Priceline: Kursverlauf am Börsenplatz Frankfurt für den Zeitraum 1 Jahr

Aktie des Tages Priceline: Knick im Höhenrausch

Stand: 19.05.2017, 13:11 Uhr

Immer mehr Menschen buchen ihren Urlaub im Internet - und landen dabei in der Regel auf Webseiten großer US-Unternehmen, allen voran denen von Priceline. Der spektakuläre Lauf dieser Aktie hat zuletzt allerdings einen herben Rückschlag erlitten. Eine kurze Verschnaufpause oder eine Trendumkehr?

Tatsächlich hat die Priceline-Aktie in der vergangenen Woche ihren Höhenflug abrupt beendet und ist von ihrem noch am Montag erklommenen Rekordhoch von 1.917 Dollar auf zuletzt 1.796 Dollar gefallen. Kein allzu dramatischer Einschnitt auf mittlere Sicht, ist das Papier doch bei 1.466 Dollar in das Jahr gestartet und hat damit in weniger als einem halben Jahr gut 20 Prozent an Wert zugelegt.

Doch bei Priceline sind die Erwartungen der Anleger derart hoch, dass schon die kleinste Verfehlung der Prognosen zu empfindlichen Gewinnmitnahmen führt. So hat der Reiseportalbetreiber, dessen bekannteste Marke wohl "booking.com" sein dürfte, Umsatz und Gewinn im ersten Quartal etwas weniger stark gesteigert als Analysten erwartet hatten.

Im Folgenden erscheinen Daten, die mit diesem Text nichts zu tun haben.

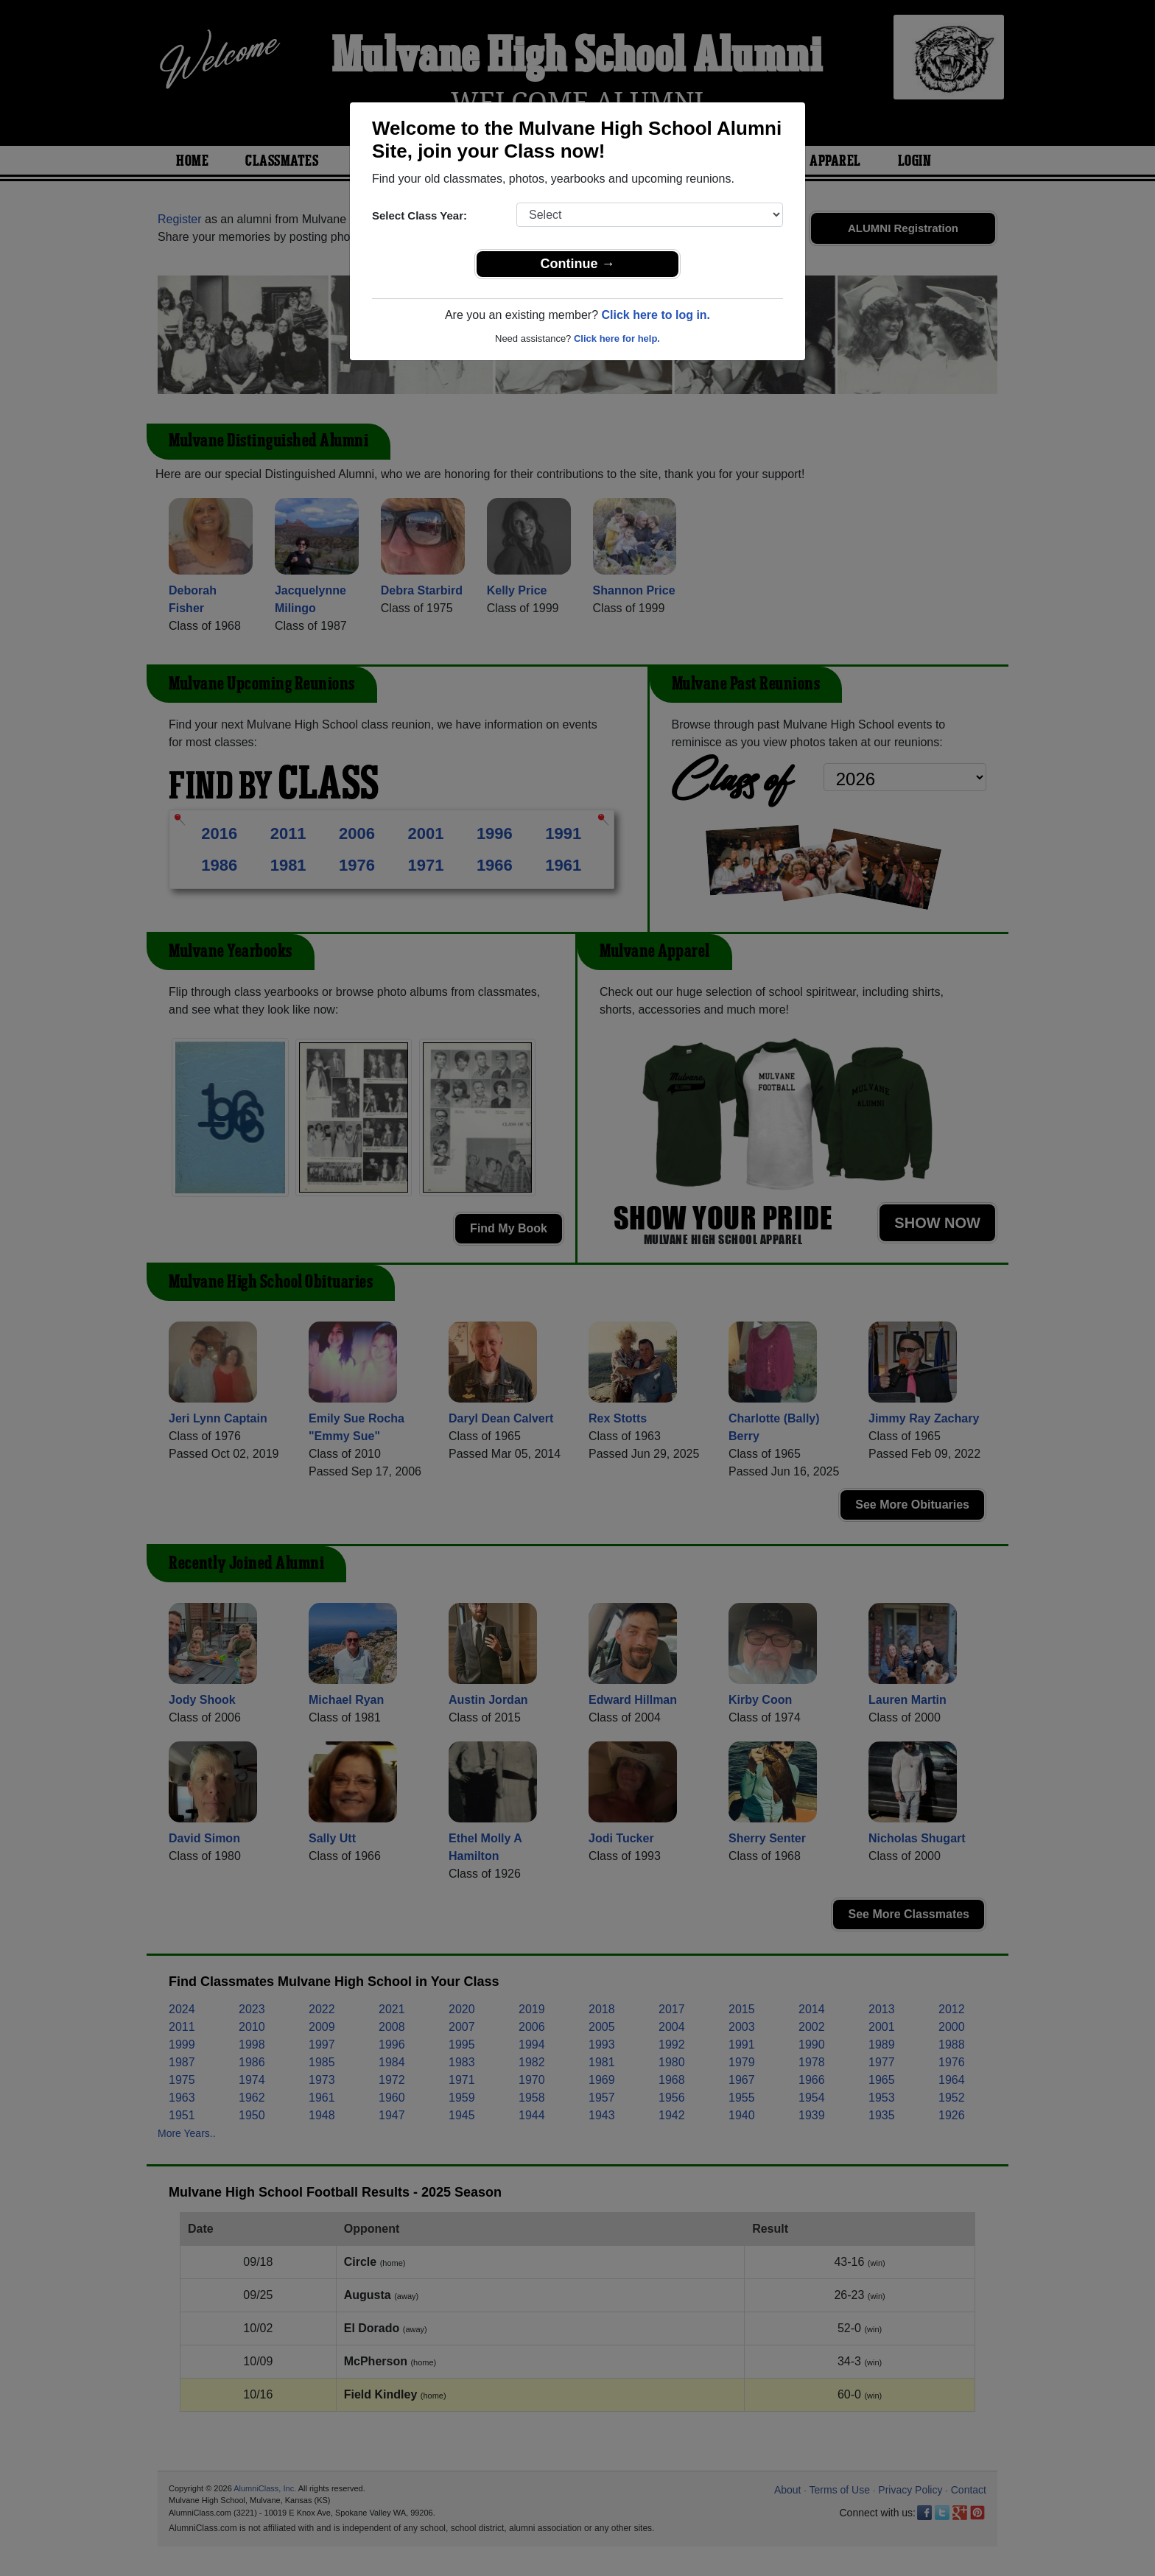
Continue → (578, 263)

Sandstrand von Aitutaki, einer der Cook Inseln

Reiseziel Cook-Inseln. | Bildquelle: picture-alliance/dpa

Gewinnerwartungen verfehlt

Der Umsatz legte um 13 Prozent auf 2,42 Milliarden Dollar zu. Analysten hatten mit 2,44 Milliarden gerechnet. Auch beim Gewinn konnte Priceline die Erwartungen nicht ganz erreichen. Pro Aktie wurde ein Gewinn von 9,88 Dollar ausgewiesen, weniger als im gleichen Zeitraum des Vorjahres, als 10,54 Dollar erreicht wurden. Besonders sauer aufgestoßen sind den Anlegern aber die Aussichten für das laufende zweite Quartal. Sie liegen bei einem erwarteten Gewinn pro Aktie von 13,30 bis 14 Dollar deutlich unter den Schätzungen der Experten, die von mindestens 15 Dollar ausgegangen waren.

Damit läuft das Unternehmen Gefahr, auch den erwarteten Jahresgewinn von 75 Dollar pro Aktie zu verfehlen. Sollte dies der Fall sein, würde das der Aktie einen weiteren Dämpfer versetzen. Bisher hatte die Aktie des 1997 gegründeten Reiseportals einen spektakulären Lauf, ist sie doch binnen einer Dekade um sagenhafte 3.000 Prozent gestiegen. Allein seit Anfang 2013 hat sich ihr damaliger Wert von 600 Dollar verdreifacht. Und bei einem KGV von zuletzt 24 scheint sie noch immer nicht zu teuer.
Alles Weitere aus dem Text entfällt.